Splitting is also a common problem for flat roofs, which use asphalt or felt coverings, as opposed to sloped roofs, which use slate or shingles. This happens when the material pulls apart and can also be a source of leaks into your home.

Flat Roofs Offer More Outdoor Living Space

Even if you don’t choose to make your flat roof “green,” you can use the space as a patio area, depending on the materials it’s built from. Rubber, plastic, and rubber foam are all good options for laying the foundation to create an outdoor patio space. Thermoplastic polyolefin (TPO) is a newer rubber roofing material that does an excellent job reflecting heat off of flat roofs. TPO roofing costs between $6,800 and $21,000 to install.

On the flip side, flat roofs are more sensitive to the movement of people on them, so if you’re planning to hang out on the roof, you may create a lot of noise for anyone inside your home. A good way to combat the noise problem is to have your contractor put a deck on the roof to create some separation. It’s also important to be mindful of patio furniture, which can easily puncture the roof and lead to leaks. Increased foot traffic can also cause the roofing material to age more quickly. One workaround is to install a “floating deck” on top of a roof, being careful not to put any fasteners through the roofing materials.

Flat Roofs Are Easier to Clean and Inspect

Even though flat roofs generally require more maintenance and upkeep, that maintenance is more easily performed than sloped roof maintenance. They are also easier to inspect.

Flat Roofs Look More Modern

With their clean lines and minimalist appearance, flat roofs are often used in more contemporary-looking homes. If you’re looking for a modern look, a flat roof is your best choice.

Signs a Sloped Roof Might Be for You

Choosing between a sloped roof and flat roof depends on what details are most important to you.

Sloped Roofs Have a Longer Lifespan

A sloped roof can last you upwards of 30 to 50 years, depending on the material and the climate you live in. That’s compared to the maximum life of 12 years to 15 years maximum that a flat roof offers.

Sloped Roofs Are Good for Snowy Climates

Flat roofs, by design, allow rain and snow to pool on their surfaces. They can also form ice dams, which is a ridge of ice that forms at the edge and prevents water from draining off the roof.
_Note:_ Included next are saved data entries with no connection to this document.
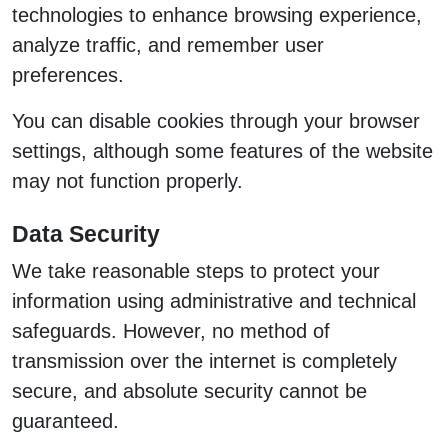
technologies to enhance browsing experience,
analyze traffic, and remember user
preferences.
You can disable cookies through your browser
settings, although some features of the website
may not function properly.
Data Security
We take reasonable steps to protect your
information using administrative and technical
safeguards. However, no method of
transmission over the internet is completely
secure, and absolute security cannot be
guaranteed.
If water is not removed within 48 hours, the roof can spring leaks and cause structural damage to your home by causing wood rot, attic leaks, and other problems. Sloped roofs allow for the natural runoff of water and are less likely to form ice dams at the edges.

Sloped Roofs Require Less Maintenance

Since sloped roofs don’t collect water as easily as flat roofs, they usually require less maintenance over their lifetime. Shingles are also more easily replaced on a sloped roof as opposed to resealing a flat roof or repairing a damaged membrane. Flat roofs need a waterproof seal to keep out moisture, and that requires maintenance to ensure that it’s functioning properly.

Sloped Roofs Need Fewer Inspections

Both flat roofs and sloped roofs should be inspected at least once per year. However, the lifespan issues associated with flat roofs may necessitate more frequent inspections. If you see standing water, for example, an inspection is necessary to address the issue quickly so it doesn’t become a problem. While sloped still need to be inspected regularly, they tend to have less structural problems than flat roofs.

How Much Does Roofing Installation Cost?

You should hire a professional to install your roof as there are several risks involved with a DIY roofing installation, from damaging your framing to hurting yourself. On average, it costs between $10,000 and $20,000 to hire a pro to install your roof, and it may be more if you have to have an existing roof removed.

The price of roof installation largely depends on the square footage of the roof.